These are the key concepts you need to understand to accurately answer the question.

Primary Alcohol
Primary alcohols are a type of alcohol where the hydroxyl group (OH) is attached to a carbon atom that is bonded to only one other carbon atom. This is a very defining characteristic and is what distinguishes primary alcohols from other alcohols.
  • The simplest example is methanol, where the carbon is bonded only to hydrogen atoms.
  • Primary alcohols typically have the general formula R-CH2OH, where R is a substituent group.
In the examples provided in the exercise, two primary alcohols were discussed:
  • 1-butanol: Here, the OH group is connected to an end carbon of the chain, which bonds with only one other carbon (R-CH2OH).
  • 2-methyl-1-butanol: Similar to 1-butanol, the OH group is on a terminal carbon, thus classifying it as primary.
Thus, the presence of a primary alcohol heavily depends on the position of the OH group in relation to the entire carbon chain.
Secondary Alcohol
Secondary alcohols feature the hydroxyl group (OH) attached to a carbon atom, which is, in turn, bonded to two other carbon atoms. This setup clearly differentiates secondary alcohols from their primary counterparts.
  • A classic example of a secondary alcohol is isopropanol, widely used as a disinfectant.
  • Secondary alcohols have the general formula R2CHOH, meaning two substituent groups are connected to the carbon with the OH group.
In the given exercise:
  • 2-butanol: This alcohol displays typical secondary structure, with the OH group attached to a central carbon connected to two other carbons forming a part of the backbone chain.

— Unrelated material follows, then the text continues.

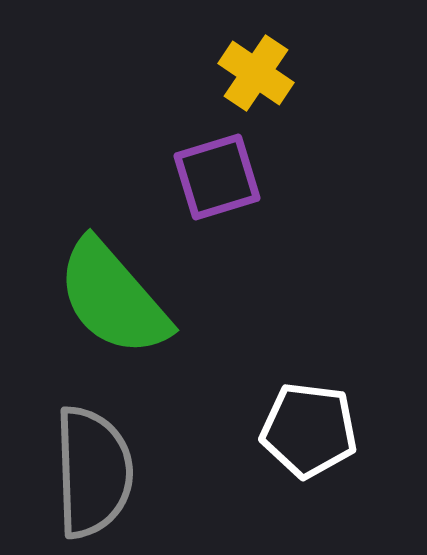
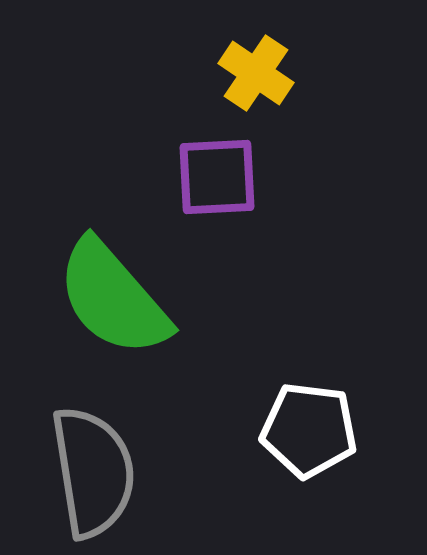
purple square: rotated 14 degrees clockwise
gray semicircle: rotated 7 degrees counterclockwise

The nature of secondary alcohols lies in their unique structural position, making understanding them crucial for organic chemistry.
Tertiary Alcohol
Tertiary alcohols represent a further complexity where the hydroxyl-bearing carbon atom is bonded to three other carbon atoms. This distinct arrangement separates tertiary alcohols from both primary and secondary types.
  • They do not easily oxidize, a notable characteristic due to the lack of hydrogen atoms bonded to the OH-bearing carbon.
  • The general formula for tertiary alcohols is R3COH, with three substituent groups.
For instance, in the exercise, we have:
  • 2-methyl-2-butanol: The OH group in this structure is bonded to a carbon centrally located among three other carbons, clearly categorizing it as a tertiary alcohol.
Understanding the sophisticated bonding and the placement of functional groups in tertiary alcohols helps students highlight the diversity and implications of carbon connectivity in organic structures.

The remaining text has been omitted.